### EXTRACTED RECORDS
· · ·

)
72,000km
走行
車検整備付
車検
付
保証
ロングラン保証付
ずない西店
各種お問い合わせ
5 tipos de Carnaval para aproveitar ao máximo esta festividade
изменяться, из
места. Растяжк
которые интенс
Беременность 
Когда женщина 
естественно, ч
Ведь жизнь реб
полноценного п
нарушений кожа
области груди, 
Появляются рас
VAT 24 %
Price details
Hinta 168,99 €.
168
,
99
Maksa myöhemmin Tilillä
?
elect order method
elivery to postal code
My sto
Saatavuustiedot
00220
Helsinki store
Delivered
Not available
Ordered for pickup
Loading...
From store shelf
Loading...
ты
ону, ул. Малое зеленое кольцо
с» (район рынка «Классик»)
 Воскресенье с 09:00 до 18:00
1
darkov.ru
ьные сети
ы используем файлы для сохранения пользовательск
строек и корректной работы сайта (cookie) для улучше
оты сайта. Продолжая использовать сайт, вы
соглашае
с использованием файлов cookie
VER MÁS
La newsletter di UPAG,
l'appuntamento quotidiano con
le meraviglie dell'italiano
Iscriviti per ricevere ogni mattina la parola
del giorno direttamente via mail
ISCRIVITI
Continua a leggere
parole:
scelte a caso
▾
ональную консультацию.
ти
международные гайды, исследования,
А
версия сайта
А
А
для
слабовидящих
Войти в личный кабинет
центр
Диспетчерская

· · ·

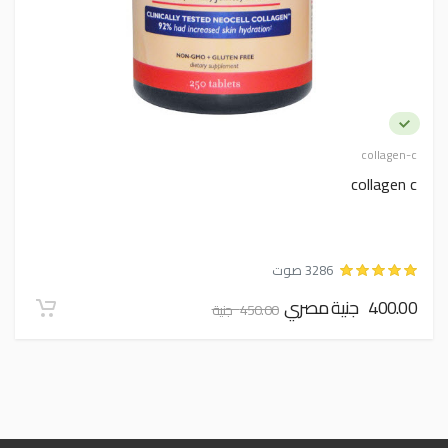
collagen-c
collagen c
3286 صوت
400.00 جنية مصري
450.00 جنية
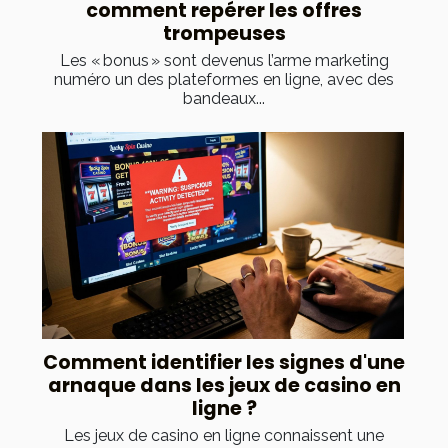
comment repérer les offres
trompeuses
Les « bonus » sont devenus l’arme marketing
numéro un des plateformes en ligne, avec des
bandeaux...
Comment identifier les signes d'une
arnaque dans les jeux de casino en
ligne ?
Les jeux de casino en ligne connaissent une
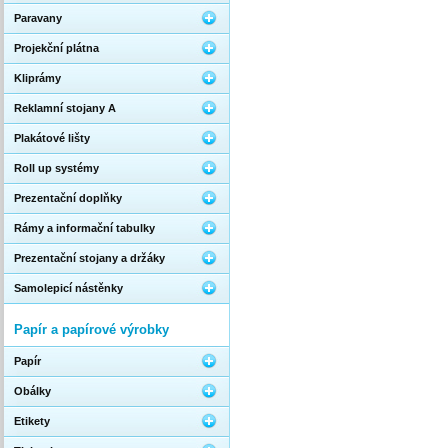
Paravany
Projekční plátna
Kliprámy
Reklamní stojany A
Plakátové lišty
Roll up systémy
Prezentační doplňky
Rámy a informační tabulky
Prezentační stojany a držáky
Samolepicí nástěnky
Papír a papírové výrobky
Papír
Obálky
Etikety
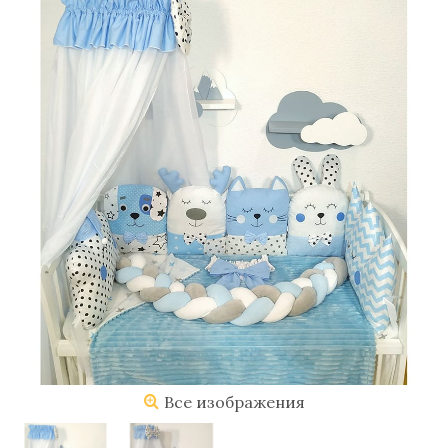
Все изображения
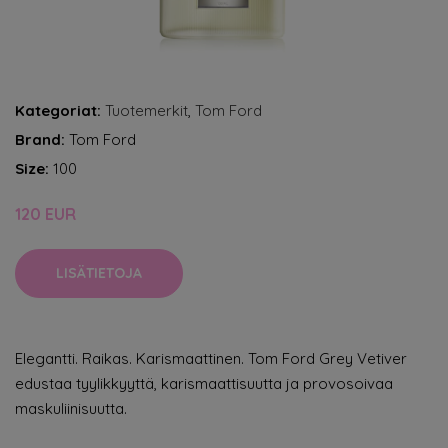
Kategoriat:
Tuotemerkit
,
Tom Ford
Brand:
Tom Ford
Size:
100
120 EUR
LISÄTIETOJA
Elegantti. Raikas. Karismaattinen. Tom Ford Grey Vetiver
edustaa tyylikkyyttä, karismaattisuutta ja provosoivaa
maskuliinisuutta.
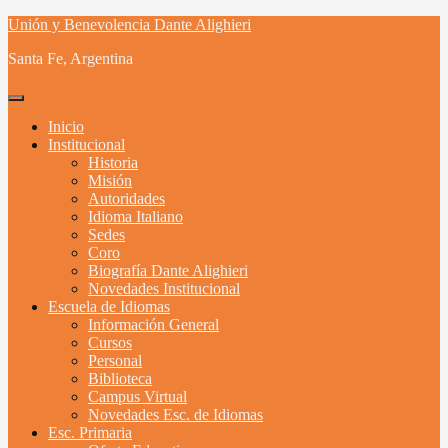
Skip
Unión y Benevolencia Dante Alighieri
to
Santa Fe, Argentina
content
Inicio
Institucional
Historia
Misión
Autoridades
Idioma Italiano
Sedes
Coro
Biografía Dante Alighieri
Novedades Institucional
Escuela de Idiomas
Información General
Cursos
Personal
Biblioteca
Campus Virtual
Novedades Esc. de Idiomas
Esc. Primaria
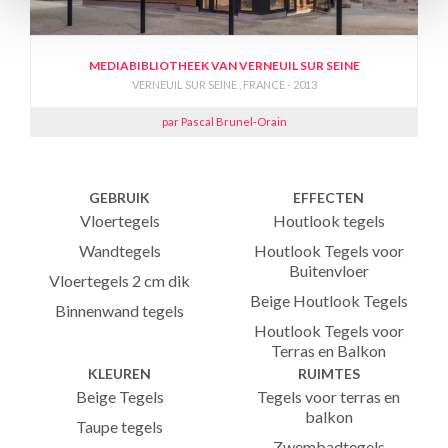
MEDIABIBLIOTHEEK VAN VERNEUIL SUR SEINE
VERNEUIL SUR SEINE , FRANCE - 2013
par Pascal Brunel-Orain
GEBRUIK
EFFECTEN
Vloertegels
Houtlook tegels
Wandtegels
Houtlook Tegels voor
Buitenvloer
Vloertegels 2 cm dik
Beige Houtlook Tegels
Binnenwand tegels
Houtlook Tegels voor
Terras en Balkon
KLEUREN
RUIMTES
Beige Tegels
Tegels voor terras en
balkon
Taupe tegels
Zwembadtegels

· · ·

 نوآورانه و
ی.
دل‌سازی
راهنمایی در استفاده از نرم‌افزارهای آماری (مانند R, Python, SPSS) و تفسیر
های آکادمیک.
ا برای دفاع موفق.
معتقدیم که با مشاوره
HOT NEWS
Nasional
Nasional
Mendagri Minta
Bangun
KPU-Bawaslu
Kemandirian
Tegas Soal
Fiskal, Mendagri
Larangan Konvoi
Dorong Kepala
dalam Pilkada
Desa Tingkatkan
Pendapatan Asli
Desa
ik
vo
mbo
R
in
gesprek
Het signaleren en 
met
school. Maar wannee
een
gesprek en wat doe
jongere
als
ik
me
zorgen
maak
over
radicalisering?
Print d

· · ·

### EXERCISE
Your task is to list each line of the records with the word "casino".

### YOUR RESPONSE
arnaque dans les jeux de casino en
Les jeux de casino en ligne connaissent une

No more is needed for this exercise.